Building towards a greener future

Local councillor on hand to witness new build developers committing to net-zero target through the installation of ground source heat pumps.

Heat the Streets has entered its next phase with the installation of ground source heat pumps in newly built apartments in Carlyon Bay near St Austell.

The Future Homes Standards, set out by the government, will ban installation of fossil fuel heating in new buildings from 2025.

Kensa Utilities’ Heat the Streets project has enabled progressive developers to get ahead of the game and install highly efficient, renewable heating now. Furthermore, as Kensa Utilities is paying for the ground array infrastructure through Heat the Streets, developers can install ground source heat pumps in their developments for less than the costs of air source heating.

Although air source heat pumps cost less to install than ground source, they can suffer corrosion damage at coastal locations such as Carlyon Bay, this increases maintenance costs and reduces the lifespan of the equipment. These new apartments will benefit from ground source heat pumps which are located inside, away from the elements. Better yet, the heat pumps are manufactured by a Cornish company just twenty miles from site.

On hand to witness these installations was Cornwall Councillor for Mevagissey and St Austell Bay; James Mustoe. After learning of the project, Councillor Mustoe was keen to learn more about how Kensa’s work on Heat the Streets could provide a decarbonisation solution for heating across the rest of the county. Following his visit Councillor Mustoe said:

“I was pleased to meet the team from Kensa and see their innovative project in Carlyon Bay.

The Heat the Streets initiative is an excellent one and it was useful to hear more about the benefits of ground source heat pumps as an energy supply method that will be critical to help the country achieve its green energy goals for the future.

It is good to see Kensa working with a range of properties across Cornwall, New and old, private, and social rent, to showcase the flexibility of the ground source heat pump and the ease in which it can be installed and then left in situ. I look forward to seeing this work continue as a viable option for a greener and cleaner energy future for Cornwall.”

Heat the Streets will soon enter its most ambitious phase street by street retrofit of ground source heat pumps in the Cornish village of Stithians. Kensa Utilities are replacing existing heating systems in the village with efficient Cornish made heat pumps – with no upfront costs to the homeowners.

Under Kensa’s split-ownership funding model households will pay a standing charge to Kensa Utilities for use of the ground array. Ground source heat pumps don’t require annual maintenance and only use 1kW of electricity for every 3kW of heat produced (3.5 times more efficient than a gas boiler) so the cost of ownership will remain low for households benefitting from this project.

Kensa Utilities’ Director of Business Development, Lisa Treseder said “The ground array infrastructure serving ground source heat pumps has a lifespan of around 100 years making it ideal for split ownership and long-term investment. The ground array represents over a third of the cost of a ground source heating system. By splitting out this system cost, Kensa will make ground source heating more accessible to British households. We hope that this infrastructure will eventually take the place of the UK’s gas network.”

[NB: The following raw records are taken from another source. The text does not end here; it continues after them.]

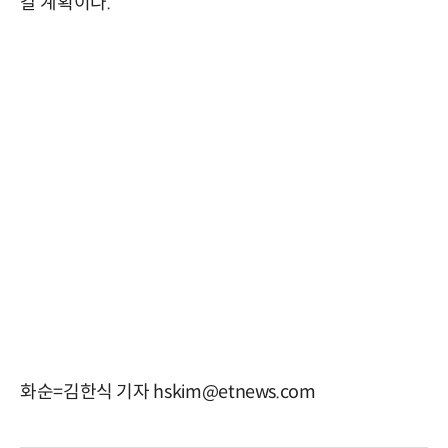
갈 계획이다.
화순=김한식 기자 hskim@etnews.com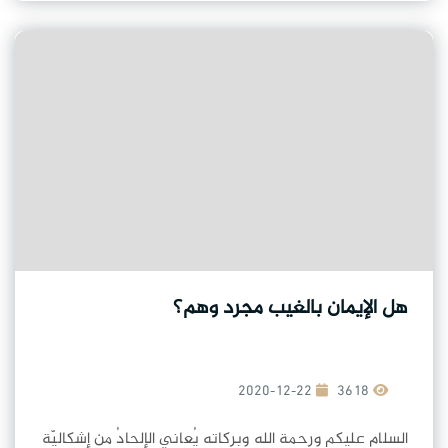
هل الإيمان بالغيب مجرد وهم؟
2020-12-22
3618
السلام عليكم ورحمة الله وبركاته يُعاني الإلحادُ مِن إشكاليّةٍ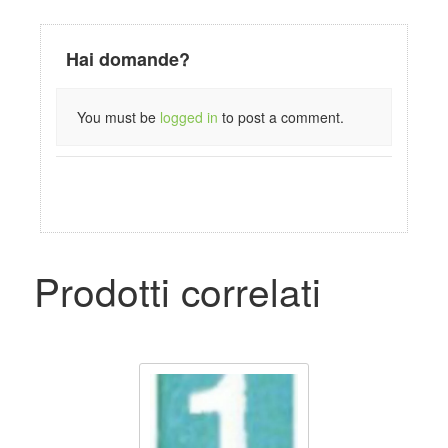
Hai domande?
You must be
logged in
to post a comment.
Prodotti correlati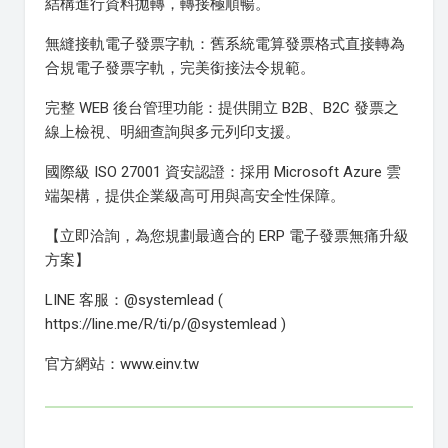
結構進行資料拋轉，轉接極順暢。
無縫接軌電子發票字軌：舊系統電算發票格式直接轉為
合規電子發票字軌，完美銜接法令規範。
完整 WEB 後台管理功能：提供開立 B2B、B2C 發票之
線上檢視、明細查詢與多元列印支援。
國際級 ISO 27001 資安認證：採用 Microsoft Azure 雲
端架構，提供企業級高可用與高安全性保障。
【立即洽詢，為您規劃最適合的 ERP 電子發票無痛升級
方案】
LINE 客服：@systemlead (
https://line.me/R/ti/p/@systemlead )
官方網站：www.einv.tw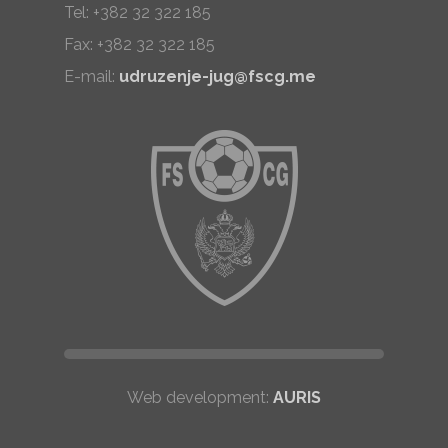
Tel: +382 32 322 185
Fax: +382 32 322 185
E-mail:
udruzenje-jug@fscg.me
Web development:
AURIS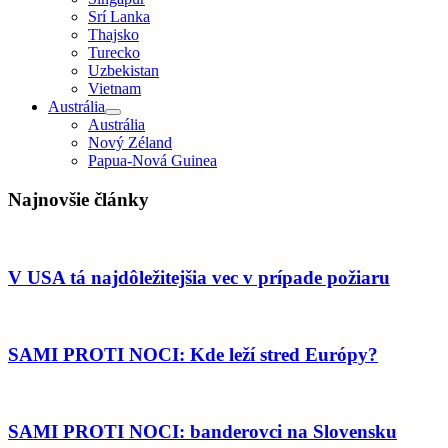
Srí Lanka
Thajsko
Turecko
Uzbekistan
Vietnam
Austrália
Austrália
Nový Zéland
Papua-Nová Guinea
Najnovšie články
V USA tá najdôležitejšia vec v prípade požiaru
SAMI PROTI NOCI: Kde leží stred Európy?
SAMI PROTI NOCI: banderovci na Slovensku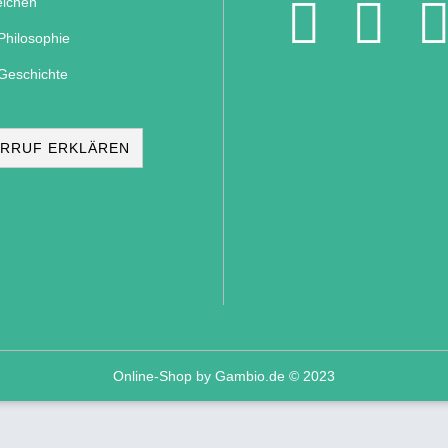
ichen
Philosophie
Geschichte
RRUF ERKLÄREN
Online-Shop
by Gambio.de © 2023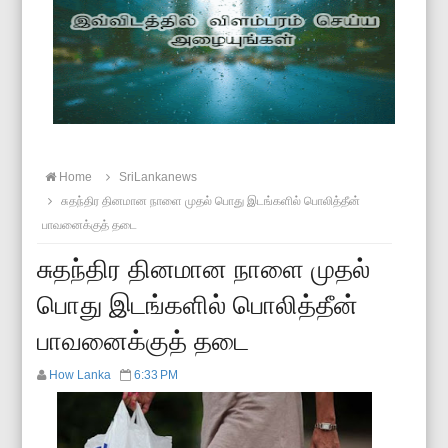
Home
SriLankanews
சுதந்திர தினமான நாளை முதல் பொது இடங்களில் பொலித்தீன்
பாவனைக்குத் தடை
சுதந்திர தினமான நாளை முதல்
பொது இடங்களில் பொலித்தீன்
பாவனைக்குத் தடை
How Lanka
6:33 PM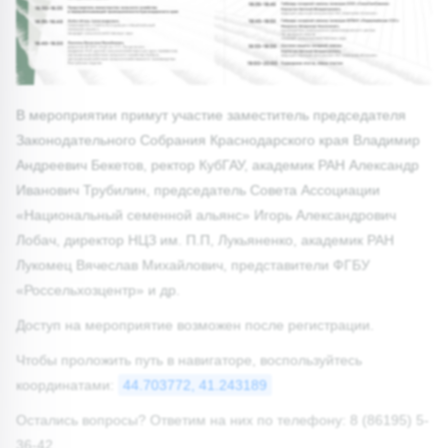
В мероприятии примут участие заместитель председателя
Законодательного Собрания Краснодарского края Владимир
Андреевич Бекетов, ректор КубГАУ, академик РАН Александр
Иванович Трубилин, председатель Совета Ассоциации
«Национальный семенной альянс» Игорь Александрович
Лобач, директор НЦЗ им. П.П, Лукьяненко, академик РАН
Лукомец Вячеслав Михайлович, представители ФГБУ
«Россельхозцентр» и др.
Доступ на мероприятие возможен после регистрации.
Чтобы проложить путь в навигаторе, воспользуйтесь
координатами:
44.703772, 41.243189
Остались вопросы? Ответим на них по телефону: 8 (86195) 5-
36-42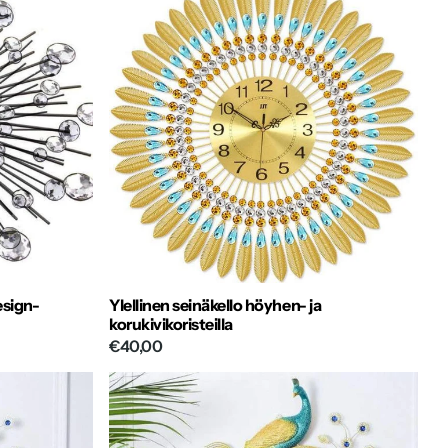
esign-
Ylellinen seinäkello höyhen- ja
korukivikoristeilla
€40,00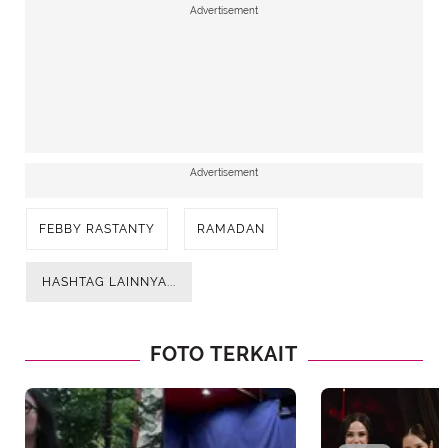
Advertisement
Advertisement
FEBBY RASTANTY
RAMADAN
HASHTAG LAINNYA...
FOTO TERKAIT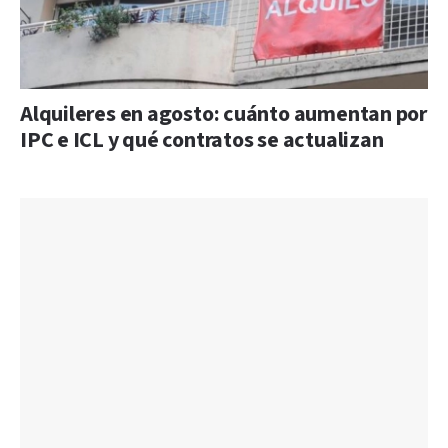
Alquileres en agosto: cuánto aumentan por
IPC e ICL y qué contratos se actualizan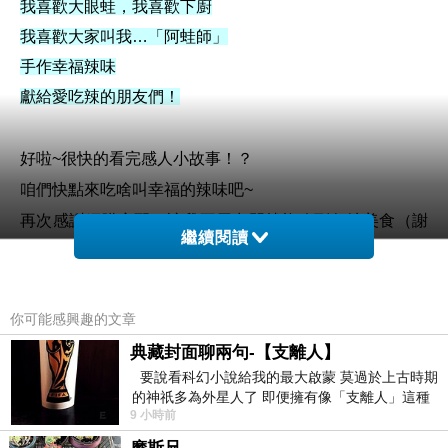
我喜歡大眼蛙，我喜歡下廚
我喜歡大家叫我…「阿蛙師」
手作幸福辣味
獻給愛吃辣的朋友們！
好啦~很快的看完感人小故事！？
咱們快點來吃啥叫幸福的辣味吧~
再次感謝網購宅配，讓我不用出門就能吃到各地美食（謝
繼續閱讀
天）...
你可能感興趣的文章
開箱~
典藏封面聊兩句-【支離人】
裡面有盒裝的？？+包的很暖和的一瓶醬+幾張紙？
要說看科幻小說給我的最大啟蒙 莫過於上古時期
的神祇多為外星人了 即便擁有像「支離人」這種
9 小時前
驚世駭俗的神通法門 也未必讀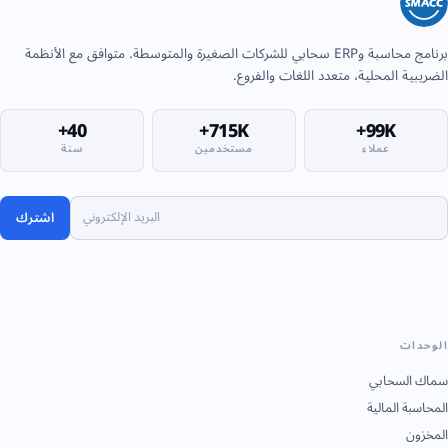
برنامج محاسبة وERP سحابي للشركات الصغيرة والمتوسطة. متوافق مع الأنظمة
الضريبية المحلية، متعدد اللغات والفروع.
40+
715K+
99K+
عملاء
مستخدمين
سنة
اشترك
الوحدات
سماك السحابي
المحاسبة المالية
المخزون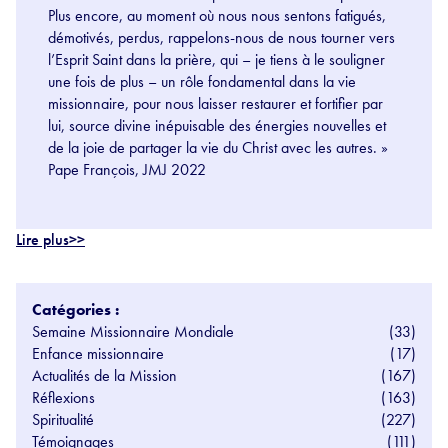
Plus encore, au moment où nous nous sentons fatigués,
démotivés, perdus, rappelons-nous de nous tourner vers
l’Esprit Saint dans la prière, qui – je tiens à le souligner
une fois de plus – un rôle fondamental dans la vie
missionnaire, pour nous laisser restaurer et fortifier par
lui, source divine inépuisable des énergies nouvelles et
de la joie de partager la vie du Christ avec les autres. »
Pape François, JMJ 2022
Lire plus>>
Catégories :
Semaine Missionnaire Mondiale
(33)
Enfance missionnaire
(17)
Actualités de la Mission
(167)
Réflexions
(163)
Spiritualité
(227)
Témoignages
(111)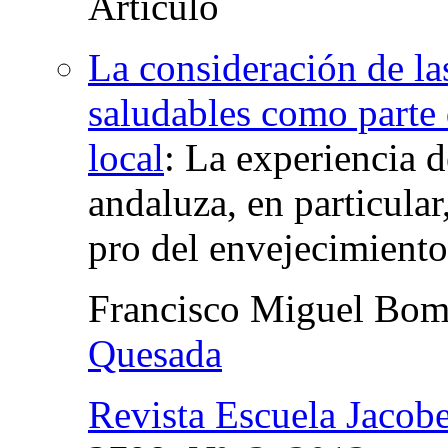
La consideración de la
saludables como parte 
local
:
La experiencia 
andaluza, en particular
pro del envejecimiento
Francisco Miguel Bom
Quesada
Revista Escuela Jacob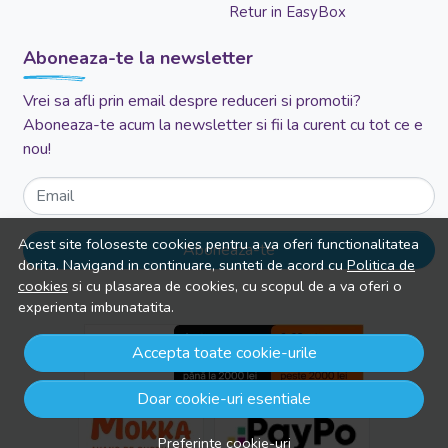
Retur in EasyBox
Aboneaza-te la newsletter
Vrei sa afli prin email despre reduceri si promotii?
Aboneaza-te acum la newsletter si fii la curent cu tot ce e
nou!
Email
Acest site foloseste cookies pentru a va oferi functionalitatea
Aboneaza-te
dorita. Navigand in continuare, sunteti de acord cu
Politica de
cookies
si cu plasarea de cookies, cu scopul de a va oferi o
experienta imbunatatita.
Accepta toate cookie-urile
Doar cookie-uri esentiale
Preferinte cookie-uri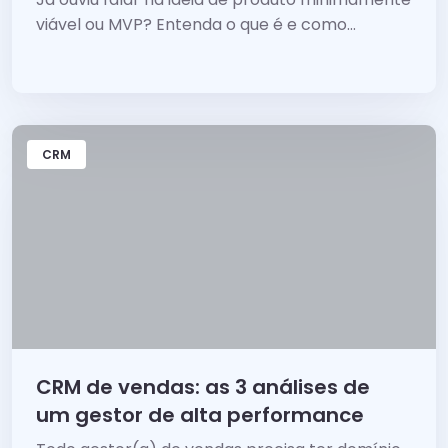
viável ou MVP? Entenda o que é e como...
CRM
CRM de vendas: as 3 análises de
um gestor de alta performance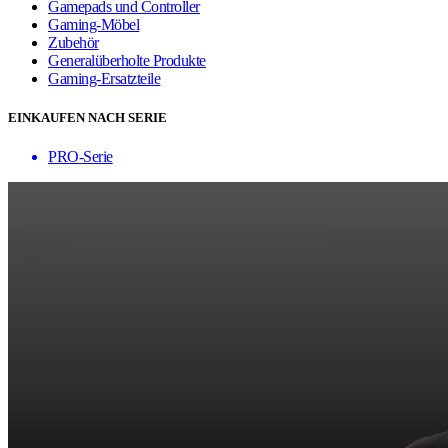
Gamepads und Controller
Gaming-Möbel
Zubehör
Generalüberholte Produkte
Gaming-Ersatzteile
EINKAUFEN NACH SERIE
PRO-Serie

Heat pump project breaks ground in Cornwall.

Heat the Streets, Kensa Utilities’ ambitious ERDF-funded sustainable heating project, has broken ground at two new construction sites in Cornwall.

Work has begun on Heat the Streets low carbon heating installations in Carlyon Bay and Harlyn Bay. Drilling has started for boreholes that will form shared loop ground arrays to be connected to Kensa ground source heat pumps. The heat pumps will supply the homeowners with 100% of their heat and hot water all year round.

Kensa’s Shared Ground Loop Arrays are an ultra-low temperature heat network used with ground source heat pumps. In a similar setup to a traditional gas framework, a series of boreholes are linked to create a shared ground loop array that provides heat to multiple properties. Kensa Utilities will retain ownership of the ground array, charging a fixed annual fee to households for its use.

This split-ownership funding of low carbon heating is intended to break down the barriers to net zero and make clean, reliable heating affordable for more households.

Due to Kensa Utilities’ ERDF financing model, they have been able to install heat pumps and the associated infrastructure for less than the cost of an air source heat pump. Consequently, forward-thinking developers can offer a more attractive sustainable heating system while reducing construction costs and reducing carbon emissions.

The drilling of these boreholes marks a significant step forward in the Heat the Streets project which will also see installation of split-ownership, ground source heat pumps retrofitted into private properties in the off-gas village of Stithians, Cornwall and social housing estates around the county.

Lisa Treseder, Kensa Utilities Senior Project Manager, commented: “To achieve net zero by 2050, we need to transform the way people heat their homes. This Project demonstrates how we can decarbonise home heating in a way that creates great value for money while minimising capital investments. We also need to lower the barrier of upfront costs to encourage the adoption of ground source heat pumps.”